Burkitt lymphoma – no impact of HIV status on outcomes with rituximab-based chemoimmunotherapy

, , , , , , , , , , & show all
Pages 586-596 | Received 16 Nov 2021, Accepted 04 Jan 2022, Published online: 19 Feb 2022
 

Abstract

We analyzed the prognostic factors for treatment outcomes amongst 34 patients with adult Burkitt lymphoma (BL) who received rituximab with standard first-line chemotherapy. Seven patients had human immunodeficiency virus (HIV)-associated BL. Overall, we observed a complete remission (CR) rate of 91.2%, and 10-year progression-free survival (PFS) and overall survival (OS) was 84.8 and 88.2%, respectively.

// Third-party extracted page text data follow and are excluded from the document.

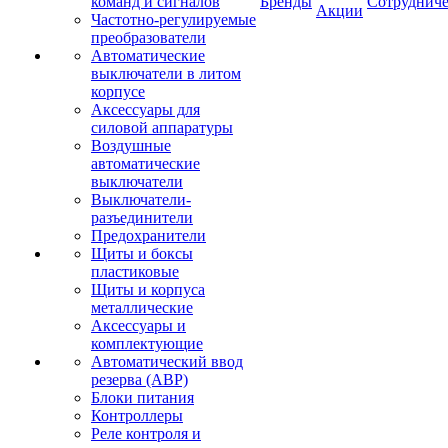
команд и сигналов
Бренды
Сотрудниче
Акции
Частотно-регулируемые
преобразователи
Автоматические
выключатели в литом
корпусе
Аксессуары для
силовой аппаратуры
Воздушные
автоматические
выключатели
Выключатели-
разъединители
Предохранители
Щиты и боксы
пластиковые
Щиты и корпуса
металлические
Аксессуары и
комплектующие
Автоматический ввод
резерва (АВР)
Блоки питания
Контроллеры
Реле контроля и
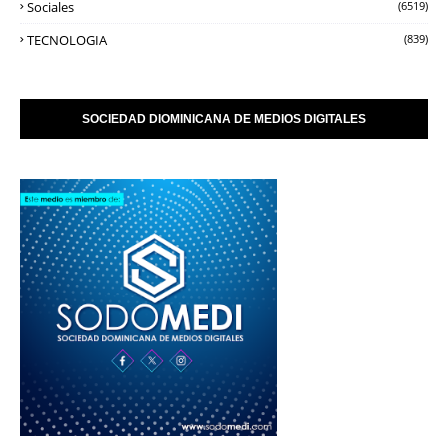
Sociales
(6519)
TECNOLOGIA
(839)
SOCIEDAD DIOMINICANA DE MEDIOS DIGITALES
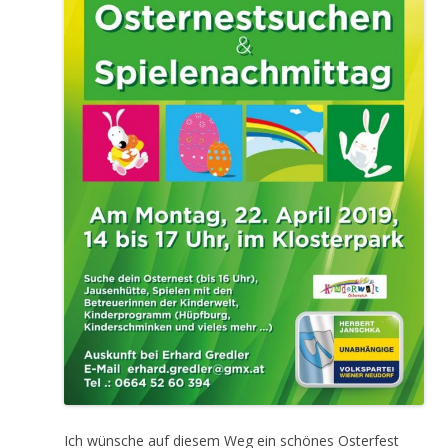
Ich wünsche auf diesem Weg ein schönes Osterfest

In patients with concomitant HIV, the prognosis was not different with 10-year PFS of 100% and OS of 88.2%. The majority (71.4%) of HIV-associated BL patients received dose-adjusted EPOCH-R (etoposide, prednisone, vincristine, cyclophosphamide, doxorubicin, and rituximab) and had excellent outcomes with 100% CR and no relapses. Central nervous system (CNS) disease, bone marrow involvement and elevated serum lactate dehydrogenase (LDH) levels more than 3 times upper limit of normal (ULN) were associated with poorer survival outcomes. Patients with refractory disease, whilst uncommon (n = 4), had dismal outcomes. Patients with adult BL, including HIV-related cases, harbor generally good prognosis in the modern era.

Acknowledgments

The authors thank all patients for their participation in this study.

Author contributions

JYT and TYQ analyzed the data and drafted the manuscript; JYT, TYQ, SYO, JBC, YHT, VSY, EWYC, EP, NS, MF, MT, STL, and JYC obtained patient data; JYT, TYQ, and JYC designed the study, interpreted the results, and revised the manuscript; and all authors read and approved the final version of the manuscript.

Disclosure statement

The authors report that they have no competing interests or financial disclosures to declare.

Additional information

Funding

This work was supported by the Tanoto Foundation Professorship in Medical Oncology, New Century Foundation Limited, Ling Foundation, Singapore Ministry of Health’s National Medical Research Council Research Training Fellowship under grant number 0054/2017; SHF-Foundation Research Grant under grant FG653P/2017; and SingHealth Duke-NUS Academic Medical Centre Oncology ACP Nurturing Clinician Scientist Scheme under grant 08-FY2017/P1/14-A28.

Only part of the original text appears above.